Tokyo: Toshiba Corp , the world’s No.2 maker of flash memory chips, said quarterly operating profit fell 88% as the earthquake hit its power operations and a strong yen bit into earnings, and it kept its annual forecast in line with expectations.
The maker of laptops, nuclear reactors and rice cookers is under pressure to shift to smaller and more powerful chips, as it steels itself for a stronger yen in an already tough global market that beat down profits at bigger rival Samsung Electronics by 26%.
Toshiba reported an operating profit of ¥4.12 billion ($53 million) for April-June, as halts of quake-related system chip production and the currency rate hurt its bread-and-butter chip business, despite strong demand for NAND flash memory chips.
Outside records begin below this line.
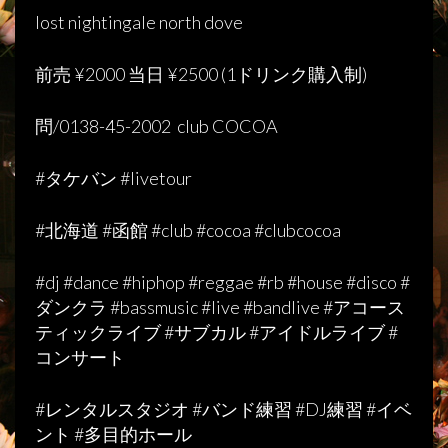
lost nightingale north dove
前売
¥2000
当日
¥2500 (1
ドリンク購入制
)
問
/0138-45-2002
club COCOA
#
タケバン
#livetour
#
北海道
#
函館
#club #cocoa #clubcocoa
#dj #dance #hiphop #reggae #rb #house #disco #
ダンクラ
#bassmusic #live #bandlive #
アコース
ティックライブ
#
サブカル
#
アイドルライブ
#
コンサート
#
レンタルスタジオ
#
バンド練習
#DJ
練習
#
イベ
ント
#
多目的ホール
Weak sales of PCs and TVs in Europe and the United States on the yen’s rise were partially offset by strong demand for displays used in smartphones and cost-cutting, it said, but its social infrastructure business widened its loss.
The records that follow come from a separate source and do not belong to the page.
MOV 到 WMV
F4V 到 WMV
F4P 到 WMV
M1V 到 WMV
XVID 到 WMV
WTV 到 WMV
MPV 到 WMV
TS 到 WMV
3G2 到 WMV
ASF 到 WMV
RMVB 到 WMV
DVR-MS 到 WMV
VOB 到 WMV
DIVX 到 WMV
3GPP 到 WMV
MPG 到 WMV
Toshiba, which supplies chips to Apple Inc , said the yen’s strength dragged down sales by ¥81 billion, while the quake hurt earnings by ¥90 billion.
It plans to speed up plans to shrink its chips to pack more power on each sliver of silicon and lower per-chip costs to better compete. But this could speed up price falls, which fell by a quarterly 10%.
Its net profit was ¥470 million, up 0.9% from a year earlier, while sales fell 8.6% to ¥1.33 trillion.
“We have begun discussing possible contingencies should the yen strengthen beyond ¥70 to the dollar, but nothing has been decided,” Toshiba executive vice president Makoto Kubo told reporters.
“Raising prices is not an option in many businesses.”
Toshiba, which also competes with Hynix Semiconductor Inc in semiconductors and with GE and Areva in nuclear reactors, kept its annual forecast for an operating profit of ¥300 billion, in line with a consensus estimate of 21 analysts polled by ThomsonReuters Starmine. Toshiba’s profits compared favourably with the first-quarter losses at IT services rivals NEC Corp and Fujitsu Ltd.
NEC, Japan’s top personal computer maker, narrowed its operating loss to ¥19.44 billion from ¥23.23 billion a year ago, while Fujitsu, Japan’s largest IT vendor, swung to an operating loss of ¥17.14 billion from a ¥10 billion profit.
Both NEC and Fujitsu kept their full-year forecasts unchanged.
Prior to the announcement, shares in Toshiba closed down 0.5%, against a 1% fall in Tokyo’s electrical machinery subindex . NEC fell 2.2% while Fujitsu dropped 1.5%.